My dashboard had p50, p95, p99, error rates, token counts, and seven flavors of cost. It also had no alarms. I learned what a 4 a.m. page looks like the hard way.
Eval, Alarm-Wired AI Agent
This section continues Section 42.9, which covered why OpenTelemetry fits LLM systems and how to instrument the building blocks: API calls, trace propagation through agent chains, token tracking and cost attribution, and auto-instrumentation with OpenLLMetry. Here we put those traces to work in dashboards that surface latency, cost, error, and quality signals at a glance. These dashboards are what every LLM serving stack needs in production: the difference between a chatbot that quietly degrades and one whose latency drift you catch on the first request.
Prerequisites
This section continues from Section 42.9, which set up the OpenTelemetry foundations for LLM observability. Familiarity with OTel spans, attributes, and exporters from that section is required, along with general knowledge of evaluation metrics (Chapter 42 earlier sections) and prompt/response logging conventions.
A widely circulated 2024 post-mortem from an LLM SaaS startup described how they shipped a 47-panel observability dashboard, then went six months without anyone opening it. The outage that finally got it noticed had been visible on panel 23 for three weeks. The lesson: a dashboard with too many panels is a dashboard with zero panels. The fix was three big graphs at the top, the rest collapsed by default, and a single Slack alert that linked directly to whichever graph was on fire.
42.9.6 Building OTel Dashboards for LLM Operations
Raw traces are useful for debugging individual requests, but operational excellence requires aggregated dashboards that show system health at a glance. The combination of OTel metrics and span-derived analytics enables dashboards that answer the questions every LLM operations team needs answered: What is the current P50/P95/P99 latency? How many tokens are we consuming per hour? What is our error rate by model and provider? Which features are the most expensive?
Grafana is the most common dashboard tool for OTel data. With Grafana Tempo for traces and Prometheus (or Mimir) for metrics, you can build unified dashboards that correlate latency spikes with token usage anomalies. The following example shows how to define custom OTel metrics that power these dashboards.

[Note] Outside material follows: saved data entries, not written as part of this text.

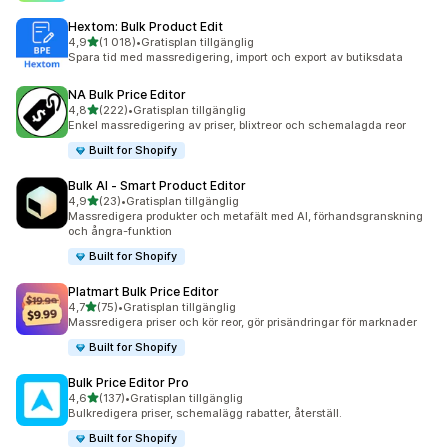
Hextom: Bulk Product Edit
av 5 stjärnor
4,9
(1 018)
•
Gratisplan tillgänglig
1018 recensioner totalt
Spara tid med massredigering, import och export av butiksdata
NA Bulk Price Editor
av 5 stjärnor
4,8
(222)
•
Gratisplan tillgänglig
222 recensioner totalt
Enkel massredigering av priser, blixtreor och schemalagda reor
Built for Shopify
Bulk AI ‑ Smart Product Editor
av 5 stjärnor
4,9
(23)
•
Gratisplan tillgänglig
23 recensioner totalt
Massredigera produkter och metafält med AI, förhandsgranskning
och ångra-funktion
Built for Shopify
Platmart Bulk Price Editor
av 5 stjärnor
4,7
(75)
•
Gratisplan tillgänglig
75 recensioner totalt
Massredigera priser och kör reor, gör prisändringar för marknader
Built for Shopify
Bulk Price Editor Pro
av 5 stjärnor
4,6
(137)
•
Gratisplan tillgänglig
137 recensioner totalt
Bulkredigera priser, schemalägg rabatter, återställ.
Built for Shopify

from opentelemetry import metrics
from opentelemetry.sdk.metrics import MeterProvider
from opentelemetry.sdk.metrics.export import PeriodicExportingMetricReader
from opentelemetry.exporter.otlp.proto.grpc.metric_exporter import OTLPMetricExporter
# Set up metrics export
metric_reader = PeriodicExportingMetricReader(
OTLPMetricExporter(endpoint="http://otel-collector:4317"),
export_interval_millis=10000, # Export every 10 seconds
)
meter_provider = MeterProvider(metric_readers=[metric_reader])
metrics.set_meter_provider(meter_provider)
meter = metrics.get_meter("llm-app.operations")
# Define operational metrics
llm_latency = meter.create_histogram(
"gen_ai.request.duration",
unit="s",
description="LLM request duration in seconds",
)
llm_tokens = meter.create_counter(
"gen_ai.tokens.consumed",
description="Total tokens consumed by model and type",
)
llm_errors = meter.create_counter(
"gen_ai.errors",
description="LLM API errors by type and model",
)
active_requests = meter.create_up_down_counter(
"gen_ai.requests.active",
description="Currently in-flight LLM requests",
)
# Usage in application code
import time
async def monitored_llm_call(model, messages, **kwargs):
"""LLM call with full metrics instrumentation."""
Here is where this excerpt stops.